> [DATA IN THIS EXERCISE]
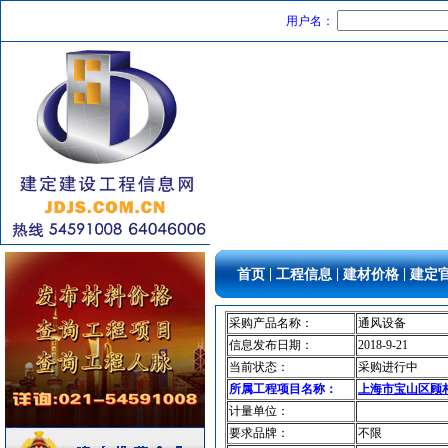
变压器
[采购中]
用户名：
稳压泵
[采购中]
防水防腐
[采购中]
水泵
[采购中]
二头隔栅射灯
[采购中]
火灾自动报警系统
[采购中]
消防器材
[采购中]
仪器仪表
[采购中]
防水防腐
[采购中]
高级地砖
[采购中]
铝扣版
[采购中]
|
|
|
首页
工程信息
建材价格
建定
幕墙
[采购中]
墙地面砖
[采购中]
采购产品名称：
通风设备
电梯工程
[采购中]
信息发布日期：
2018-9-21
空调设备
[采购中]
当前状态：
采购进行中
电线电缆
[采购中]
所属工程项目名称：
上海市宝山区顾村
计量单位：
材耐磨砖
[采购中]
要求品牌：
不限
给排水系统
[采购中]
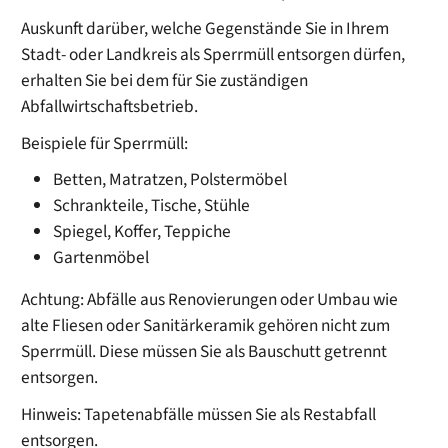
Auskunft darüber, welche Gegenstände Sie in Ihrem
Stadt- oder Landkreis als Sperrmüll entsorgen dürfen,
erhalten Sie bei dem für Sie zuständigen
Abfallwirtschaftsbetrieb.
Beispiele für Sperrmüll:
Betten, Matratzen, Polstermöbel
Schrankteile, Tische, Stühle
Spiegel, Koffer, Teppiche
Gartenmöbel
Achtung: Abfälle aus Renovierungen oder Umbau wie
alte Fliesen oder Sanitärkeramik gehören nicht zum
Sperrmüll. Diese müssen Sie als Bauschutt getrennt
entsorgen.
Hinweis: Tapetenabfälle müssen Sie als Restabfall
entsorgen.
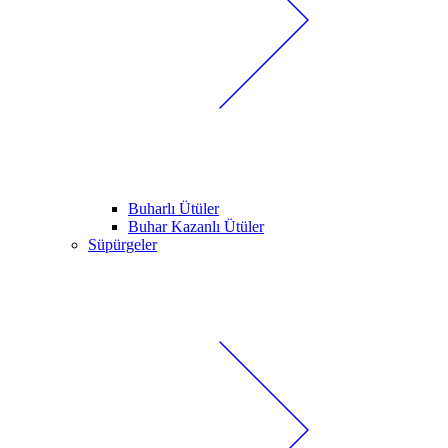
Buharlı Ütüler
Buhar Kazanlı Ütüler
Süpürgeler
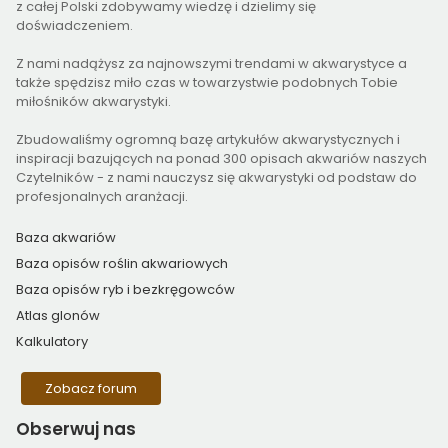
z całej Polski zdobywamy wiedzę i dzielimy się
doświadczeniem.
Z nami nadążysz za najnowszymi trendami w akwarystyce a
także spędzisz miło czas w towarzystwie podobnych Tobie
miłośników akwarystyki.
Zbudowaliśmy ogromną bazę artykułów akwarystycznych i
inspiracji bazujących na ponad 300 opisach akwariów naszych
Czytelników - z nami nauczysz się akwarystyki od podstaw do
profesjonalnych aranżacji.
Baza akwariów
Baza opisów roślin akwariowych
Baza opisów ryb i bezkręgowców
Atlas glonów
Kalkulatory
Zobacz forum
Obserwuj
nas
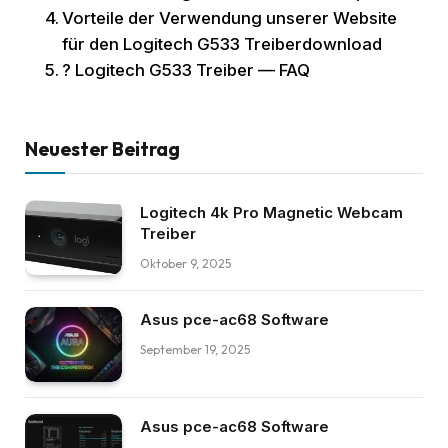
Vorteile der Verwendung unserer Website
für den Logitech G533 Treiberdownload
? Logitech G533 Treiber — FAQ
Neuester Beitrag
Logitech 4k Pro Magnetic Webcam
Treiber
Oktober 9, 2025
Asus pce-ac68 Software
September 19, 2025
Asus pce-ac68 Software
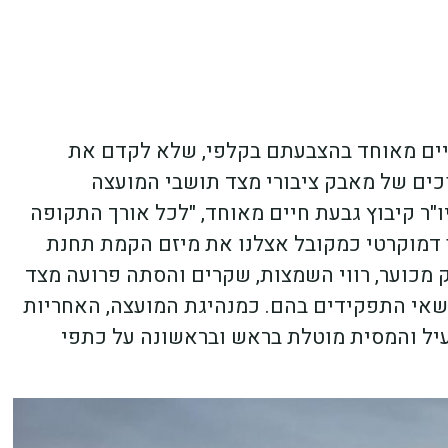
חיים מאוחד בהצבעתם בקלפי, שלא לקדם את
ים של מאבק ציבורי מצד תושבי המועצה
"ר קיבוץ גבעת חיים מאוחד, "לכל אורך התקופה
ן דמוקרטי כמקובל אצלנו את מיזם הקמת תחנת
 מכוער, רווי השמצות, שקרים והסתה פרועה מצד
ושאי התפקידים בהם. כמנהיגת המועצה, האחריות
עיל והמסית מוטלת בראש ובראשונה על כתפי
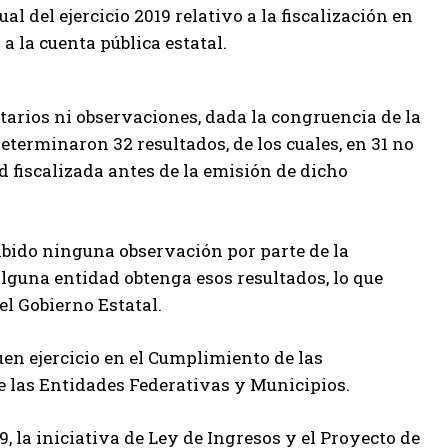
l del ejercicio 2019 relativo a la fiscalización en
a la cuenta pública estatal.
tarios ni observaciones, dada la congruencia de la
eterminaron 32 resultados, de los cuales, en 31 no
 fiscalizada antes de la emisión de dicho
cibido ninguna observación por parte de la
alguna entidad obtenga esos resultados, lo que
el Gobierno Estatal.
buen ejercicio en el Cumplimiento de las
de las Entidades Federativas y Municipios.
9, la iniciativa de Ley de Ingresos y el Proyecto de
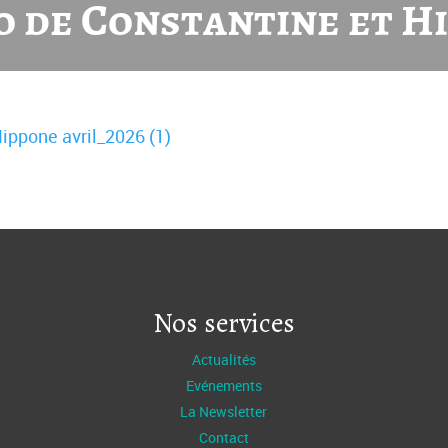
o de Constantine et H
ippone avril_2026 (1)
Nos services
Actualités
Evénements
La Newsletter
Contact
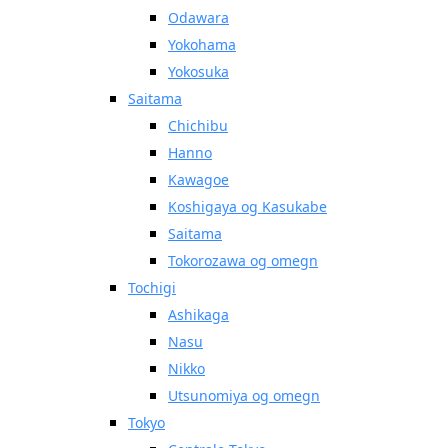
Odawara
Yokohama
Yokosuka
Saitama
Chichibu
Hanno
Kawagoe
Koshigaya og Kasukabe
Saitama
Tokorozawa og omegn
Tochigi
Ashikaga
Nasu
Nikko
Utsunomiya og omegn
Tokyo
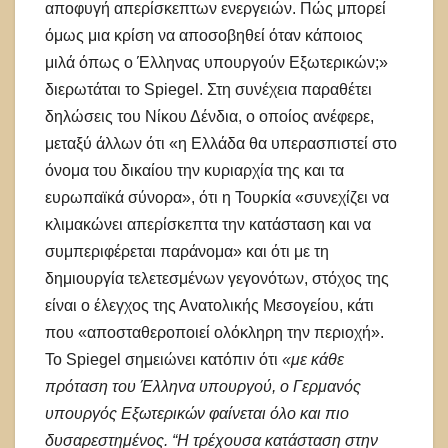
αποφυγή απερίσκεπτων ενεργειών. Πώς μπορεί
όμως μια κρίση να αποσοβηθεί όταν κάποιος
μιλά όπως ο Έλληνας υπουργούν Εξωτερικών;»
διερωτάται το Spiegel. Στη συνέχεια παραθέτει
δηλώσεις του Νίκου Δένδια, ο οποίος ανέφερε,
μεταξύ άλλων ότι «η Ελλάδα θα υπερασπιστεί στο
όνομα του δικαίου την κυριαρχία της και τα
ευρωπαϊκά σύνορα», ότι η Τουρκία «συνεχίζει να
κλιμακώνει απερίσκεπτα την κατάσταση και να
συμπεριφέρεται παράνομα» και ότι με τη
δημιουργία τελετεσμένων γεγονότων, στόχος της
είναι ο έλεγχος της Ανατολικής Μεσογείου, κάτι
που «αποσταθεροποιεί ολόκληρη την περιοχή».
Το Spiegel σημειώνει κατόπιν ότι
«με κάθε
πρόταση του Έλληνα υπουργού, ο Γερμανός
υπουργός Εξωτερικών φαίνεται όλο και πιο
δυσαρεστημένος. “H τρέχουσα κατάσταση στην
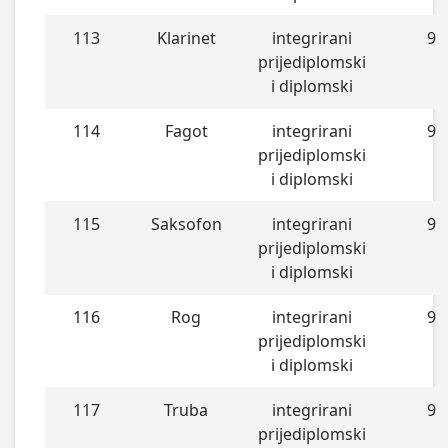
113
Klarinet
integrirani
9
prijediplomski
i diplomski
114
Fagot
integrirani
9
prijediplomski
i diplomski
115
Saksofon
integrirani
9
prijediplomski
i diplomski
116
Rog
integrirani
9
prijediplomski
i diplomski
117
Truba
integrirani
9
prijediplomski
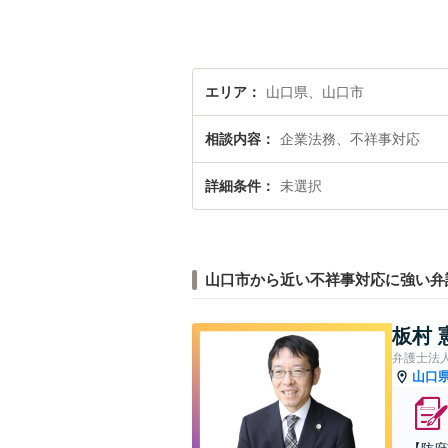
エリア
山口県、山口市
相談内容
企業法務、不祥事対応
詳細条件
未選択
山口市から近い不祥事対応に強い弁
板村 
弁護士法
山口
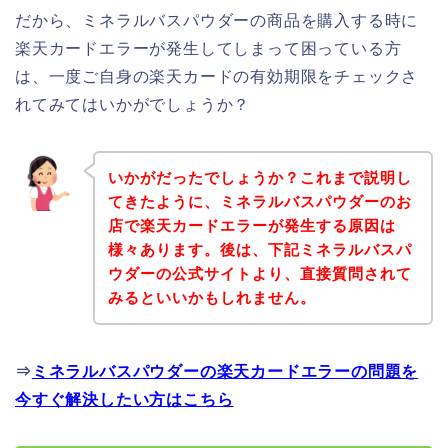
だから、ミネラルバスパウダーの商品を購入する時に
楽天カードエラーが発生してしまって困っている方
は、一度ご自身の楽天カードの有効期限をチェックさ
れてみてはいかがでしょうか？
いかがだったでしょうか？これまで説明し
てきたように、ミネラルバスパウダーのお
店で楽天カードエラーが発生する原因は
様々あります。後は、下記ミネラルバスパ
ウダーの公式サイトより、直接質問されて
みるといいかもしれません。
⇒
ミネラルバスパウダーの楽天カードエラーの問題を
今すぐ解決したい方はこちら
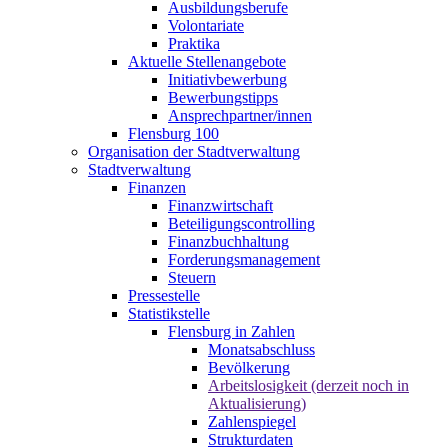
Ausbildungsberufe
Volontariate
Praktika
Aktuelle Stellenangebote
Initiativbewerbung
Bewerbungstipps
Ansprechpartner/innen
Flensburg 100
Organisation der Stadtverwaltung
Stadtverwaltung
Finanzen
Finanzwirtschaft
Beteiligungscontrolling
Finanzbuchhaltung
Forderungsmanagement
Steuern
Pressestelle
Statistikstelle
Flensburg in Zahlen
Monatsabschluss
Bevölkerung
Arbeitslosigkeit (derzeit noch in
Aktualisierung)
Zahlenspiegel
Strukturdaten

> [ASSIGNMENT]
Scan the listing above for the word "מאוחד" and show each line where it is found.

> [TASK OUTPUT]
חיים מאוחד בהצבעתם בקלפי, שלא לקדם את
"ר קיבוץ גבעת חיים מאוחד, "לכל אורך התקופה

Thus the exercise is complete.